En faisant de Don Juan, du type primitif du conquérant, un héros romantique amoureux, les poètes le font assez souvent périr de la main de la seule femme qu’il aime. Ici se rangent les nombreuses œuvres modernes dans lesquelles Don Juan trouve la mort par la main d’une maîtresse délaissée, ce qui est aussi étranger à son caractère que possible, mais représente pour nous un motif important de l’évolution psychologique du personnage tel que nous l’avons reconstruit. Dans la personne de Donna Anna, qui venge les lois de la morale lésée, nous avons déjà reconnu, sous la forme d’une amoureuse romantique, la résurrection de la mère, ange gardien. Ainsi le sujet s’humanise de plus en plus chez les poètes modernes. Le héros périt parce qu’il a trahi l’amour noble et spirituel de la femme et non pas parce qu’il a commis un sacrilège. Le Don Juan typique ne veut pas abandonner son immortalité narcissique. Il se défend contre cette libération de son narcissisme que lui procurerait l’amour d’une femme, son véritable Double spirituel, capable de le débarrasser du joug de son moi et de l’enrichir infiniment en même temps. Chez Pouchkine, la femme aimante se caractérise tellement comme le Double spirituel de Don Juan qu’elle n’a pas seulement ses traits physiques, mais qu’elle est aussi infidèle et légère que le héros lui-même.

Ce rôle moderne du Don Juan trompé par sa femme semble avoir trouvé son point culminant dans une des plus récentes et des plus spirituelles incarnations de Don Juan, dans Man and Superman (Londres, 1903) de Bernard Shaw, où l’antiromantisme est poussé jusqu’à la caricature. Le héros, un gentleman anglais, révolutionnaire théoricien, lutte avec tous les moyens de la philosophie et de la technique moderne contre le sort inéluctable d’être épousé contre sa volonté par Donna Anna. Sa philosophie, d’après laquelle la femme est un être mauvais et dangereux, ne peut pas le sauver de cet enfer sur terre, en comparaison duquel le véritable enfer où se trouve Don Juan, et qu’il voit en rêve, équivaut même à un séjour dans le Ciel.
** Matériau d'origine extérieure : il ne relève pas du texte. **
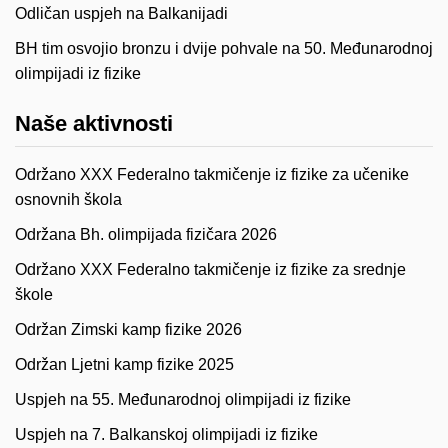
Odličan uspjeh na Balkanijadi
BH tim osvojio bronzu i dvije pohvale na 50. Međunarodnoj
olimpijadi iz fizike
Naše aktivnosti
Održano XXX Federalno takmičenje iz fizike za učenike
osnovnih škola
Održana Bh. olimpijada fizičara 2026
Održano XXX Federalno takmičenje iz fizike za srednje
škole
Održan Zimski kamp fizike 2026
Održan Ljetni kamp fizike 2025
Uspjeh na 55. Međunarodnoj olimpijadi iz fizike
Uspjeh na 7. Balkanskoj olimpijadi iz fizike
Il sait que la femme cherche et obtient la domination sur l’homme. Il se rend compte que la femme se sert de l’homme uniquement comme instrument de son devoir naturel. Il n’en finit pas avec des comparaisons de nature zoologique où la femme est tantôt comparée à une araignée qui attire l’homme dans son filet pour lui sucer le sang, tantôt à un boa constrictor qui l’enserre sans qu’il puisse s’en détacher, tantôt à des rapaces qui le dévorent comme une proie sans défense.

On trouvera peut-être injustifié de tirer des conclusions si sérieuses, de ces passages d’une pièce qui, de toute apparence, poursuit des buts complètement différents. Il est à remarquer que ces pièces expriment une orientation toute différente d’esprit et une façon de voir toute personnelle aux auteurs modernes. Nous serions conduits au-delà des limites de notre étude si nous voulions expliquer et motiver cette manière de voir. Ce qui nous intéresse est ailleurs. Après avoir étudié comment les poètes conservent les anciens motifs et les mettent en relief, nous voulons aussi étudier le dynamisme marchant parallèlement avec la conservation de ces motifs et qui constitue le véritable mobile de cette production artistique. Ainsi nous toucherons le problème essentiel de notre étude, à savoir la portée sociale des œuvres littéraires dont nous voyons la manifestation dans les réactions affectives qu’elles provoquent.


237 Rank, Der Künstler. Ansätze zu einer Sexualpsychologie, Wien et Leipzig, 1907 (4ᵉ édition, 1925).